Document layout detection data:
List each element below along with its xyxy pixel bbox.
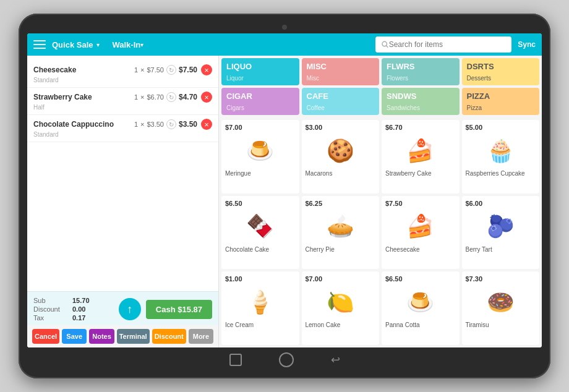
cart-item-unit-price: $7.50	[147, 66, 164, 74]
cash-button[interactable]: Cash $15.87	[146, 300, 212, 319]
product-image: 🍋	[306, 285, 376, 319]
discount-button[interactable]: Discount	[152, 329, 186, 344]
category-name: LIQUO	[226, 62, 294, 71]
product-tile[interactable]: $7.00 🍋 Lemon Cake	[302, 271, 380, 345]
category-tile-dsrts[interactable]: DSRTS Desserts	[462, 58, 540, 85]
cart-items: Cheesecake 1 × $7.50 $7.50 Standard Stra…	[27, 56, 218, 291]
cart-panel: Cheesecake 1 × $7.50 $7.50 Standard Stra…	[27, 56, 219, 347]
product-tile[interactable]: $7.30 🍩 Tiramisu	[462, 271, 540, 345]
product-tile[interactable]: $3.00 🍪 Macarons	[302, 120, 380, 194]
remove-button[interactable]	[201, 64, 212, 75]
save-button[interactable]: Save	[62, 329, 87, 344]
product-price: $5.00	[466, 124, 483, 131]
food-icon: 🍋	[327, 289, 354, 315]
cart-item-unit-price: $6.70	[147, 93, 164, 101]
products-grid: $7.00 🍮 Meringue $3.00 🍪 Macarons $6.70 …	[219, 117, 542, 347]
cart-item-qty-price: 1 × $7.50	[134, 65, 179, 75]
cart-item-subtitle: Standard	[33, 131, 212, 138]
product-tile[interactable]: $6.25 🥧 Cherry Pie	[302, 196, 380, 270]
products-panel: LIQUO Liquor MISC Misc FLWRS Flowers DSR…	[219, 56, 542, 347]
category-tile-cafe[interactable]: CAFE Coffee	[302, 88, 380, 115]
category-name: CAFE	[307, 92, 375, 101]
home-button[interactable]	[279, 352, 294, 367]
tax-row: Tax 0.17	[33, 314, 90, 322]
cart-footer: Sub 15.70 Discount 0.00 Tax 0.17	[27, 291, 218, 325]
category-sub: Coffee	[307, 104, 375, 111]
product-image: 🍩	[466, 285, 536, 319]
food-icon: 🍫	[246, 213, 274, 239]
tablet-bottom: ↩	[229, 347, 340, 370]
category-tile-liquo[interactable]: LIQUO Liquor	[221, 58, 299, 85]
cart-footer-row2: Sub 15.70 Discount 0.00 Tax 0.17	[33, 297, 212, 322]
product-name: Berry Tart	[466, 246, 492, 253]
discount-value: 0.00	[72, 305, 85, 313]
product-price: $6.50	[225, 200, 242, 207]
cart-item-subtitle: Half	[33, 104, 212, 111]
product-name: Chocolate Cake	[225, 246, 269, 253]
product-name: Meringue	[225, 170, 251, 177]
recent-apps-icon[interactable]	[229, 354, 242, 366]
product-tile[interactable]: $5.00 🧁 Raspberries Cupcake	[462, 120, 540, 194]
sync-button[interactable]: Sync	[518, 40, 536, 49]
category-name: MISC	[307, 62, 375, 71]
notes-button[interactable]: Notes	[89, 329, 114, 344]
top-bar-right: Sync	[375, 36, 536, 53]
product-price: $3.00	[306, 124, 323, 131]
remove-button[interactable]	[201, 119, 212, 130]
totals-col: Sub 15.70 Discount 0.00 Tax 0.17	[33, 297, 90, 322]
cancel-button[interactable]: Cancel	[32, 329, 59, 344]
product-image: 🍰	[385, 210, 456, 244]
category-name: PIZZA	[467, 92, 535, 101]
product-tile[interactable]: $6.50 🍮 Panna Cotta	[382, 271, 460, 345]
product-tile[interactable]: $7.50 🍰 Cheesecake	[382, 196, 460, 270]
food-icon: 🫐	[487, 213, 515, 239]
cart-item-qty-price: 1 × $3.50	[134, 119, 179, 129]
category-tile-pizza[interactable]: PIZZA Pizza	[462, 88, 540, 115]
product-price: $7.00	[225, 124, 242, 131]
food-icon: 🍦	[246, 289, 274, 315]
edit-icon[interactable]	[166, 119, 176, 129]
category-tile-cigar[interactable]: CIGAR Cigars	[221, 88, 299, 115]
food-icon: 🍩	[487, 289, 515, 315]
remove-button[interactable]	[201, 92, 212, 103]
terminal-button[interactable]: Terminal	[117, 329, 150, 344]
back-button[interactable]: ↩	[331, 353, 340, 367]
walk-in-button[interactable]: Walk-In	[112, 40, 140, 49]
cart-item-qty: 1	[134, 66, 138, 74]
product-image: 🧁	[466, 134, 536, 168]
product-tile[interactable]: $6.50 🍫 Chocolate Cake	[221, 196, 299, 270]
category-tile-misc[interactable]: MISC Misc	[302, 58, 380, 85]
product-image: 🍫	[225, 210, 296, 244]
discount-row: Discount 0.00	[33, 305, 90, 313]
quick-sale-button[interactable]: Quick Sale	[52, 40, 93, 49]
search-icon	[382, 41, 388, 48]
product-name: Cheesecake	[385, 246, 420, 253]
category-tile-flwrs[interactable]: FLWRS Flowers	[382, 58, 460, 85]
tax-value: 0.17	[72, 314, 85, 322]
menu-icon[interactable]	[33, 40, 46, 49]
product-price: $6.25	[306, 200, 323, 207]
top-bar: Quick Sale ▾ Walk-In ▾ Sync	[27, 33, 542, 56]
product-tile[interactable]: $6.70 🍰 Strawberry Cake	[382, 120, 460, 194]
discount-label: Discount	[33, 305, 67, 313]
search-input[interactable]	[389, 40, 506, 49]
product-price: $6.00	[466, 200, 483, 207]
product-name: Raspberries Cupcake	[466, 170, 525, 177]
category-tile-sndws[interactable]: SNDWS Sandwiches	[382, 88, 460, 115]
product-tile[interactable]: $6.00 🫐 Berry Tart	[462, 196, 540, 270]
more-button[interactable]: More	[189, 329, 213, 344]
category-name: SNDWS	[387, 92, 455, 101]
category-grid: LIQUO Liquor MISC Misc FLWRS Flowers DSR…	[219, 56, 542, 117]
food-icon: 🍰	[406, 138, 434, 164]
search-bar[interactable]	[375, 36, 511, 53]
product-tile[interactable]: $7.00 🍮 Meringue	[221, 120, 299, 194]
edit-icon[interactable]	[166, 65, 176, 75]
product-price: $6.50	[385, 275, 403, 283]
sub-label: Sub	[33, 297, 67, 304]
product-tile[interactable]: $1.00 🍦 Ice Cream	[221, 271, 299, 345]
edit-icon[interactable]	[166, 92, 176, 102]
svg-point-0	[382, 41, 387, 46]
food-icon: 🍰	[406, 213, 434, 239]
category-name: DSRTS	[467, 62, 535, 71]
scroll-up-button[interactable]	[119, 298, 141, 320]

PROBLEM TO WORK ON
Please print all of the records above exactly, omitting each picture.

WRITTEN RESPONSE
List each element below along with its xyxy pixel bbox.
cart-item-unit-price: $7.50	[147, 66, 164, 74]
cash-button[interactable]: Cash $15.87	[146, 300, 212, 319]
product-image: 🍋	[306, 285, 376, 319]
discount-button[interactable]: Discount	[152, 329, 186, 344]
category-name: LIQUO	[226, 62, 294, 71]
product-tile[interactable]: $7.00 🍋 Lemon Cake	[302, 271, 380, 345]
category-tile-dsrts[interactable]: DSRTS Desserts	[462, 58, 540, 85]
cart-items: Cheesecake 1 × $7.50 $7.50 Standard Stra…	[27, 56, 218, 291]
cart-panel: Cheesecake 1 × $7.50 $7.50 Standard Stra…	[27, 56, 219, 347]
product-tile[interactable]: $7.30 🍩 Tiramisu	[462, 271, 540, 345]
product-tile[interactable]: $3.00 🍪 Macarons	[302, 120, 380, 194]
remove-button[interactable]	[201, 64, 212, 75]
save-button[interactable]: Save	[62, 329, 87, 344]
product-price: $5.00	[466, 124, 483, 131]
food-icon: 🍋	[327, 289, 354, 315]
cart-item-unit-price: $6.70	[147, 93, 164, 101]
products-grid: $7.00 🍮 Meringue $3.00 🍪 Macarons $6.70 …	[219, 117, 542, 347]
cart-item-qty-price: 1 × $7.50	[134, 65, 179, 75]
cart-item-subtitle: Standard	[33, 131, 212, 138]
product-tile[interactable]: $6.25 🥧 Cherry Pie	[302, 196, 380, 270]
products-panel: LIQUO Liquor MISC Misc FLWRS Flowers DSR…	[219, 56, 542, 347]
category-tile-cafe[interactable]: CAFE Coffee	[302, 88, 380, 115]
category-name: CAFE	[307, 92, 375, 101]
home-button[interactable]	[279, 352, 294, 367]
tax-row: Tax 0.17	[33, 314, 90, 322]
cart-footer: Sub 15.70 Discount 0.00 Tax 0.17	[27, 291, 218, 325]
category-sub: Coffee	[307, 104, 375, 111]
product-image: 🍩	[466, 285, 536, 319]
food-icon: 🍫	[246, 213, 274, 239]
tablet-bottom: ↩	[229, 347, 340, 370]
category-tile-liquo[interactable]: LIQUO Liquor	[221, 58, 299, 85]
cart-footer-row2: Sub 15.70 Discount 0.00 Tax 0.17	[33, 297, 212, 322]
product-name: Berry Tart	[466, 246, 492, 253]
discount-value: 0.00	[72, 305, 85, 313]
product-price: $6.50	[225, 200, 242, 207]
cart-item-subtitle: Half	[33, 104, 212, 111]
product-name: Chocolate Cake	[225, 246, 269, 253]
product-name: Meringue	[225, 170, 251, 177]
recent-apps-icon[interactable]	[229, 354, 242, 366]
product-tile[interactable]: $5.00 🧁 Raspberries Cupcake	[462, 120, 540, 194]
sync-button[interactable]: Sync	[518, 40, 536, 49]
category-name: MISC	[307, 62, 375, 71]
notes-button[interactable]: Notes	[89, 329, 114, 344]
top-bar-right: Sync	[375, 36, 536, 53]
product-price: $3.00	[306, 124, 323, 131]
remove-button[interactable]	[201, 119, 212, 130]
totals-col: Sub 15.70 Discount 0.00 Tax 0.17	[33, 297, 90, 322]
cancel-button[interactable]: Cancel	[32, 329, 59, 344]
product-image: 🍰	[385, 210, 456, 244]
category-name: PIZZA	[467, 92, 535, 101]
product-tile[interactable]: $6.50 🍮 Panna Cotta	[382, 271, 460, 345]
product-tile[interactable]: $7.50 🍰 Cheesecake	[382, 196, 460, 270]
food-icon: 🫐	[487, 213, 515, 239]
cart-item-qty-price: 1 × $3.50	[134, 119, 179, 129]
category-tile-pizza[interactable]: PIZZA Pizza	[462, 88, 540, 115]
product-price: $7.00	[225, 124, 242, 131]
food-icon: 🍦	[246, 289, 274, 315]
edit-icon[interactable]	[166, 119, 176, 129]
category-tile-cigar[interactable]: CIGAR Cigars	[221, 88, 299, 115]
food-icon: 🍩	[487, 289, 515, 315]
remove-button[interactable]	[201, 92, 212, 103]
terminal-button[interactable]: Terminal	[117, 329, 150, 344]
back-button[interactable]: ↩	[331, 353, 340, 367]
walk-in-button[interactable]: Walk-In	[112, 40, 140, 49]
cart-item-qty: 1	[134, 66, 138, 74]
product-image: 🧁	[466, 134, 536, 168]
product-tile[interactable]: $6.50 🍫 Chocolate Cake	[221, 196, 299, 270]
category-tile-misc[interactable]: MISC Misc	[302, 58, 380, 85]
product-image: 🍫	[225, 210, 296, 244]
discount-row: Discount 0.00	[33, 305, 90, 313]
quick-sale-button[interactable]: Quick Sale	[52, 40, 93, 49]
search-icon	[382, 41, 388, 48]
product-name: Cheesecake	[385, 246, 420, 253]
category-tile-flwrs[interactable]: FLWRS Flowers	[382, 58, 460, 85]
tax-value: 0.17	[72, 314, 85, 322]
menu-icon[interactable]	[33, 40, 46, 49]
product-price: $6.25	[306, 200, 323, 207]
top-bar: Quick Sale ▾ Walk-In ▾ Sync	[27, 33, 542, 56]
product-tile[interactable]: $6.70 🍰 Strawberry Cake	[382, 120, 460, 194]
discount-label: Discount	[33, 305, 67, 313]
search-input[interactable]	[389, 40, 506, 49]
product-price: $6.00	[466, 200, 483, 207]
product-name: Raspberries Cupcake	[466, 170, 525, 177]
category-tile-sndws[interactable]: SNDWS Sandwiches	[382, 88, 460, 115]
product-tile[interactable]: $6.00 🫐 Berry Tart	[462, 196, 540, 270]
more-button[interactable]: More	[189, 329, 213, 344]
category-name: SNDWS	[387, 92, 455, 101]
category-grid: LIQUO Liquor MISC Misc FLWRS Flowers DSR…	[219, 56, 542, 117]
food-icon: 🍰	[406, 138, 434, 164]
search-bar[interactable]	[375, 36, 511, 53]
product-tile[interactable]: $7.00 🍮 Meringue	[221, 120, 299, 194]
edit-icon[interactable]	[166, 65, 176, 75]
product-price: $6.50	[385, 275, 403, 283]
sub-label: Sub	[33, 297, 67, 304]
product-tile[interactable]: $1.00 🍦 Ice Cream	[221, 271, 299, 345]
edit-icon[interactable]	[166, 92, 176, 102]
svg-point-0	[382, 41, 387, 46]
food-icon: 🍰	[406, 213, 434, 239]
category-name: DSRTS	[467, 62, 535, 71]
scroll-up-button[interactable]	[119, 298, 141, 320]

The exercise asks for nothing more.